As governments in the Middle East and North Africa (MENA) region – and across the globe – seek to address the profound health, economic and social effects of the COVID-19 pandemic, many have prioritised attracting and retaining investment as key to supporting the recovery. Indeed, improving the investment climate has long been a priority for the region’s governments, recognising the developmental benefits that foreign direct investment (FDI) can bring – from job creation, to productivity, to green growth. To this end, many MENA governments have advanced meaningful reforms in the past decade, including easing entry of foreign business and streamlining regulations for investors. Despite these developments, MENA governments overall have been less successful than other emerging and developing economies at leveraging investment to advance sustainable development.

Attracting investment in the MENA region – and harnessing its benefits – is needed now more than ever, with the COVID-19 pandemic exacerbating existing challenges and adding new ones. FDI flows have dropped significantly across the globe, and the decline in the MENA region has been particularly acute. Youth and overall unemployment – a key contributing factor to popular discontent – is higher today in many MENA countries than it was in 2010, while conflict and insecurity continue to have damaging effects on the wider region. In this context, any additional shocks can be devastating. While MENA governments have begun ambitious efforts to improve the investment climate and respond to the pandemic, further reforms are needed to make investment work for inclusion and sustainable development. This includes addressing longstanding structural challenges through bold reforms of the private sector, improving implementation of existing policies, and adopting new investment strategies to exploit opportunities arising from a possible reorganisation of global value chains.

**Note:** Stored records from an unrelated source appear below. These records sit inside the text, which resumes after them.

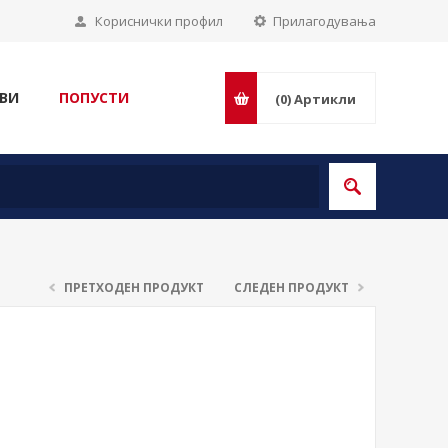
Кориснички профил
Прилагодувања
ВИ
ПОПУСТИ
(0)
Артикли
ПРЕТХОДЕН ПРОДУКТ
СЛЕДЕН ПРОДУКТ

Based on original data and comparative analysis, Middle East and North Africa Investment Policy Perspectives (MENA IPP) provides policymakers with a comprehensive picture of the investment climate in Algeria, Egypt, Jordan, Lebanon, Libya, Morocco, the Palestinian Authority and Tunisia. The report encourages MENA governments to consider further reforms with four overarching objectives in mind: (1) improve the clarity, consistency and transparency of investment rules and procedures; (2) advance reforms to boost competition and private sector development; (3) target investment policy and promotion to better serve sustainable development goals; and (4) strengthen good governance and co-ordination to deliver better investment policy.

MENA IPP also builds on the long-standing relationship of these economies and the OECD, notably through the adherence of four countries – Egypt, Jordan, Morocco, and Tunisia – to the OECD Investment Declaration; the support, expertise and exchanges developed under the EU-OECD Programme on Promoting Investment in the Mediterranean; as well as the wider and long-term partnership in the framework of the MENA-OECD Competitiveness Programme. Through these partnerships, MENA governments have demonstrated commitment to addressing investment climate challenges and sharing experiences on creative policy solutions.

As governments across the globe seek to recover from the unprecedented shocks of 2020, it is now imperative that we continue to build partnerships and expertise in order to support each other and to leverage investment for a resilient and inclusive recovery in the months and years ahead.